Each player drafted will be outfitted with a lid when greeting
Commissioner David Stern (NBA)....Nintendo of America announced
they will not attend January's Winter Consumer Electronics Show
in Las Vegas, and instead participate in the Interactive Digital
Software Association in L.A. in May.  Nintendo is "generally one
of the larger exhibitors at the Las Vegas show" (AD AGE ONLINE,
6/14).... McCann-Erickson forecaster Bob Coen believes U.S. ad
spending will rise 7.9% to $161.86B in '95.  Looking ahead to '96
he said the Atlanta Games and the Presidential election would
contribute to an 8% gain to close to $175B (AD AGE ONLINE,
6/14)....Holiday Inn today opens a World Wide Web site that links
users directly to their reservations system (AD AGE ONLINE,
6/14)....Little Caesars goes national soon with its push into the
home delivery business (WALL STREET JOURNAL, 6/14)....MLB is
trying to help businesses owned by minorities and women "get in
on" All-Star Game merchandising.  Qualifying businesses can
compete to sell official merchandise without going through the
"time-consuming application process."  MLBP Licensing Supervisor
Diedra Varona:  "It's just basically to open up our doors to
these vendors, give them the opportunity to work for baseball"

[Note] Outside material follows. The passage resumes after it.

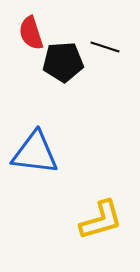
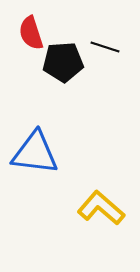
yellow L-shape: moved 12 px up; rotated 123 degrees counterclockwise
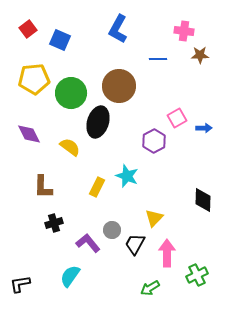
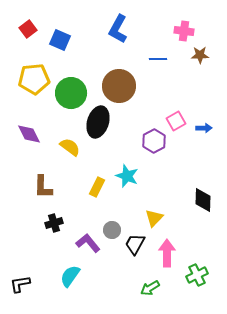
pink square: moved 1 px left, 3 px down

(FORT WORTH STAR TELEGRAM, 6/14).... Kareem Abdul-Jabbar kicked
off the '95 Bank of America Jammin' Hoops Camp program while
announcing the program's expansion into six western states.  Each
camp has instruction from current and former NBA players
encouraging students to stay in school, and off drugs (Bank of
America).

     Despite the work stoppages in two sports, sales of sports
logo clothing increased 1% to $2.57B in '94, up from $2.55B the
previous year, according to a report from the National Sporting
Goods Association.  The boost was due to a 19% growth in consumer
purchases of logo clothing for "other sports" and a 4% increase
in the purchase of "school logo" clothing.  This gain helped
offset the more than 5% decline in sales of logo clothing from
MLB, NBA, NFL, and NHL.  Tom Doyle, Dir of Information and
Research at NSGA, expects "modest growth" in '95, but believes it
"may take another year for the market to regain the momentum of
two years ago."  The four majors saw declines in every category
in '94, while jackets, t-shirts and hats in the "school" category
showed the largest increases.  "Other" sport logos include
celebrities and pro logos other than MLB, NBA, NHL, and NFL.
"School" includes high school and college (NSGA).
          FOOTWEAR FAILS TO MOVE FORWARD:  NSGA also reports that
     a decline in average prices for almost all athletic and
     sport footwear kept retail sales unchanged from '93, at
     $7.8B.  The largest increases were in sports sandals
     (+106%), hiking shoes (47%), and cross training shoes
     (+25%).  "Walking shoes" saw sales decline 5% (NSGA).
          NEVER LEAVE HOME WITHOUT NASCAR:  NASCAR Properties
     will be featured at the NSGA World Sports Expo '95, to be
     held July 16-18 in Chicago, where patrons will be able to
     see some of the newest NASCAR licensed products, and ask
     questions to NASCAR licensees (NSGA).